[Dataset entries]
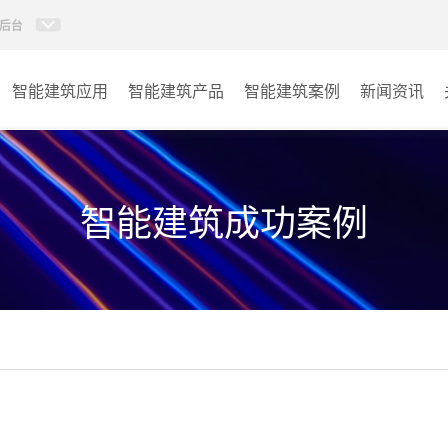
后台
智能建筑应用
智能建筑产品
智能建筑案例
新闻资讯
智能建筑系列
商业楼宇
政府单位
智能建筑成功案例
学校
其它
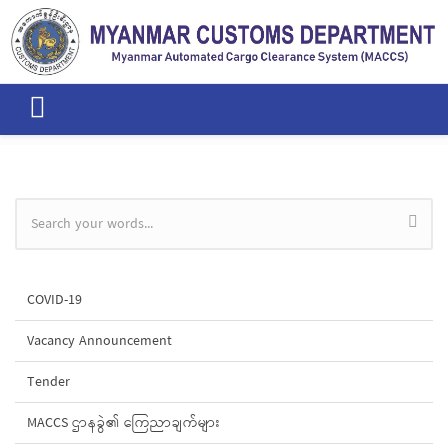
Skip to main content
Search form
COVID-19
Vacancy Announcement
Tender
MACCS ဌာနခွဲ၏ ကြေညာချက်များ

• Task objective: Since pictures are not part of the copy, set down only the remaining data exactly.

• Exercise answer:
后台
智能建筑应用
智能建筑产品
智能建筑案例
新闻资讯
智能建筑系列
商业楼宇
政府单位
智能建筑成功案例
学校
其它
Skip to main content
Search form
COVID-19
Vacancy Announcement
Tender
MACCS ဌာနခွဲ၏ ကြေညာချက်များ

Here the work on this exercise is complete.